4.Daily balance: Keeping customers daily balances accounts as contained in the computer print-out or ledger balanced, provides a good tool in watching the movement of the account. Any unexpected or strange figure showing on a customer’s account should be investigated.

5.Long term loan: this loan is mostly granted for projects with longer duration such as oil exploration, real estate, equipment financing such as oil rings, computers etc. by the nature of such investment, their maturity is generally (ten) 10 years and above.

6.Medium term loan: this loan is generally granted for a single purpose such as investment equipment financing, housing, purchase etc. the duration of the loan is generally longer than overdrafts and range usually between 1 and 5 years.

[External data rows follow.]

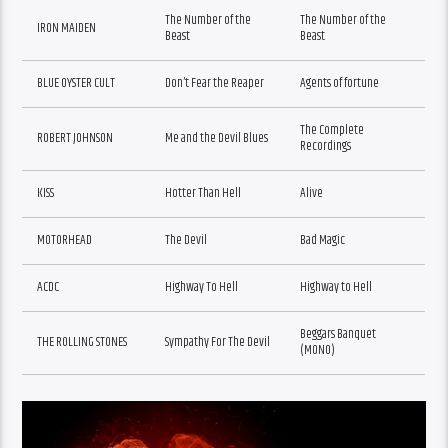
The Number of the
The Number of the
IRON MAIDEN
Beast
Beast
BLUE OYSTER CULT
Don’t Fear the Reaper
Agents of fortune
The Complete
ROBERT JOHNSON
Me and the Devil Blues
Recordings
KISS
Hotter Than Hell
Alive
MOTORHEAD
The Devil
Bad Magic
ACDC
Highway To Hell
Highway to Hell
Beggars Banquet
THE ROLLING STONES
Sympathy For The Devil
(MONO)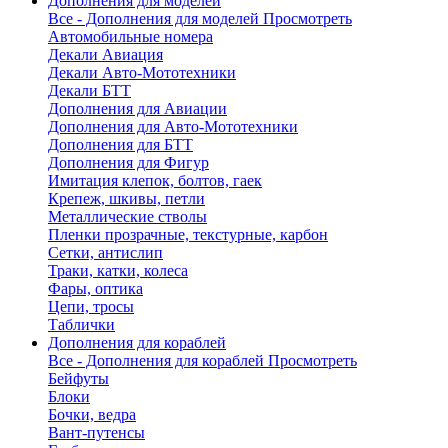
Дополнения для моделей
Все - Дополнения для моделей
Просмотреть
Автомобильные номера
Декали Авиация
Декали Авто-Мототехники
Декали БТТ
Дополнения для Авиации
Дополнения для Авто-Мототехники
Дополнения для БТТ
Дополнения для Фигур
Имитация клепок, болтов, гаек
Крепеж, шкивы, петли
Металлические стволы
Пленки прозрачные, текстурные, карбон
Сетки, антислип
Траки, катки, колеса
Фары, оптика
Цепи, тросы
Таблички
Дополнения для кораблей
Все - Дополнения для кораблей
Просмотреть
Бейфуты
Блоки
Бочки, ведра
Вант-путенсы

  1. Short term loan: There are loans made available for use for a period of (one) 1 year or less. The cost of short term borrowing in lower than cost of long term borrowings since a lender of long term long will have to wait further into the uncertain future to have his loan repaid. It is obvious that he will demand a higher rate of interest.

8.Contingent facilities: There are ‘non cash facilities of an contingent nature required by customers from their banker in order to facilitate their operations.

1.7 PLANS OF THE STUDY

This research work is divided into (five) 5 chapters, chapter one is the general introduction of the study, background of the study, scope of the study limitation of the study etc.